If you look at it logically, the shorter span direction is the stiffer and the same thickness slab in that direction is significantly stiffer than in the longer span direction, so it will tend towards the logical "support direction" with the long span being the "one way" direction. As the short span becomes shorter compared to the long span, the slab tends more and more towards one way action in the long span direction and the short span becomes more and more like a "beam" support.
The longer span direction should have least cover so if the bands are in the short span direction, then the distributed tendons would be above at the supports. If the banded tendons are in the long span direction, they should weave to be at minimum cover at the supports.
So technically, the shorter direction is the banded direction. Interestingly PTI logic is (or used to be) the reverse and it is difficult to understand why!
Even in band beam and slab systems, the band beam in the short direction is still the logical option, even though most designers have not figured this out yet and treat it like a beam and put it in the long span direction. The band beam is a slab thickening, not a beam, and the band in the short direction is more technically correct acting like a drop panel, and no more expensive.
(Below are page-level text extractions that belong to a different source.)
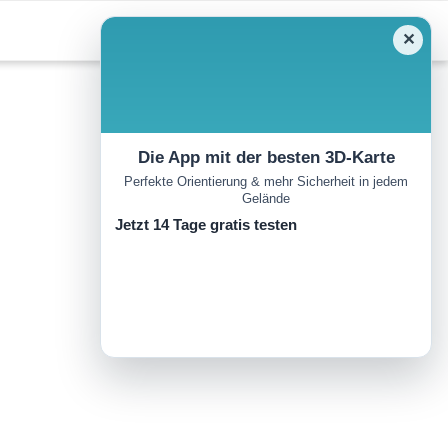
✕
Die App mit der besten 3D-Karte
Perfekte Orientierung & mehr Sicherheit in jedem
Gelände
Jetzt 14 Tage gratis testen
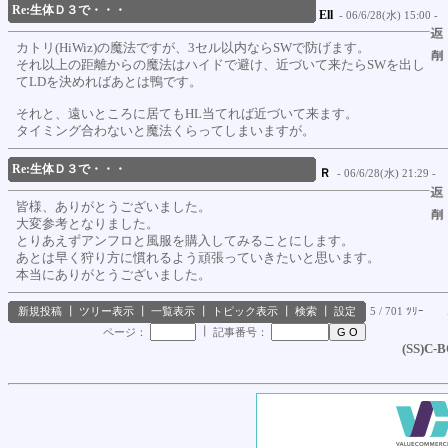
Re:生体Ｄ３で・・・
Ell
- 06/6/28(水) 15:00 -
カトリ(HiWiz)の魔法ですが、3セル以内ならSWで防げます。
それ以上の距離からの魔法はハイドで避け、近づいて来たらSWを出し
てLDを決めればあとは鴨です。
それと、遠いところに居てもHL当てれば近づいて来ます。
タイミング合わないと魔法くらってしまいますが。
Re:生体Ｄ３で・・・
Ｒ
- 06/6/28(水) 21:29 -
皆様、ありがとうございました。
大変参考となりました。
とりあえずアンフロと風服を購入してみることにします。
あとは早く狩り方に慣れるよう頑張っていきたいと思います。
本当にありがとうございました。
新規投稿
┃
ツリー表示
┃
一覧表示
┃
トピック表示
┃
検索
┃
設定
5 / 701 ﾂﾘｰ
┃
ページ：
記事番号：
(SS)C-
It is not until the beam is actually stiff enough to act as a real support for the slab in the other direction that it should be in the longer span direction.
Not that I would recommend anyone ever using the banded distributed logic in a flat slab, being a bonded PT person who along with Hokie prefers column/middle strip logic in both directions. If that method is used, service stresses should be kept very low (much lower than ACI suggests) to avoid unwanted cracking and extra deflection.